Mirá que yo casi me crié arriba del caminón. Mi viejo era camionero de los de antes, que tenían el suyo propio. No como ahora, que somos todos empleados de andá a saber quién. Porque yo sé de alguna guita —verdes, rúcula, taca taca— que transporté como si fuera del jefe, pero que yo sabía que no era de él. No les daba para tener tanto. Y yo, un señor. Nunca le toqué un peso a esos hijos de puta.
Y hablo en plural porque yo habré cambiado de jefe, pero en definitiva son todos una continuación de la misma persona. Cargan un alma idéntica. Yo le hice favores a todos. Y ellos, a mí, ni uno. Su alma no permite dar ayuda.
Ojo que jamás me echaron, eh. Siempre me fui yo. Reconozco que, dos o tres veces fue porque ya sabía que me iban a rajar, pero las demás me fui yo porque no me querían pagar lo que correspondía.
Hasta que me tocó la de Figueroa, que es la gente para la que yo estaba trabajando ahora, hasta hace poco. Ellos iban a usar por primera vez esos bitrenes, para llevar unas bujías importadas a la automotriz de Zárate.
En Argentina hay de esos camiones, no es que no. No abunda, pero hay. Figueroa cuando los mostró dijo que ahora, con eso, ahorrábamos emisiones de carbono para llevar la misma carga y eso era bueno para el planeta.
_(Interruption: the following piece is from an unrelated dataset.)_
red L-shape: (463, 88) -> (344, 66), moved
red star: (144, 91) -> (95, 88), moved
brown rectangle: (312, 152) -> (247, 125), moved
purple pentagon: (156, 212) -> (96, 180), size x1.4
Cuando me eligieron a mí para el primer viaje me di cuenta de que, en realidad, sobraba un camionero, nomás. Y si me elegían a mí, al que dejaban sin laburo era al Rulo que… Es verdad, es raro. Pero no es mal tipo.
—Contá conmigo —le dije a Figueroa—. Tengo muchas ganas de manejar eso.
—Bitren —me corrigió.
—Esa cosa. Esa cosa gigante. Esa cosa hermosa —contesté mirando el bitren.
—Decile bitren. Si no le decís así, le pido a otro —me obligó Figueroa. Un pelotudo.
—No, sí… Tal cual —le dije yo, pero no dije “bitren” porque me pareció raro que me insistiera. No entendí qué le jodía que yo no diga así.
Cuestión que me mandan con tremenda máquina a Zárate desde Capital. Al principio, todo tranquilo. Andaba joya. Un fierrazo. Le puse una foto carnet del Rulo en el tablero, para no olvidarme.
Paré en la Shell de Escobar, a mostrarla un poco, nomás. Después volví a arrancar, una hora más tarde, llegué a la fábrica. Me sacaban fotos con el camión porque nunca había ido uno así ahí. Me hice famoso, mirá.
Cuestión que, a la vuelta, ya sabía como era la cosa: el empalme de la 193 con la 9 es imposible con una máquina así, porque los cráteres no solo son enormes, sino que están estratégicamente colocados en el asfalto como para que un doble remolque no pase.
Y se trabó ahí, nomás. De una forma tan particular que es imposible de sacar, por el ángulo de los pozos, el peso del remolque, la imposibilidad de frenarlo si se desenganchaba. Un motón de cuestiones que son un quilombo de explicar.
Así que, con mi trabajo cumplido, agarré la foto de Rulo, le di un beso, llamé a Figueroa, le dije:
—Fijate de relanzar Vialidad Nacional porque va a ser más fácil construiur otro puente que sacar ese camión —corté antes de que me despidiera y me tomé un remis a casa.
El camión todavía está ahí, trabado. Dicen que la Municipalidad de Zárate quiere hacerlo museo y quieren hacer un documental conmigo.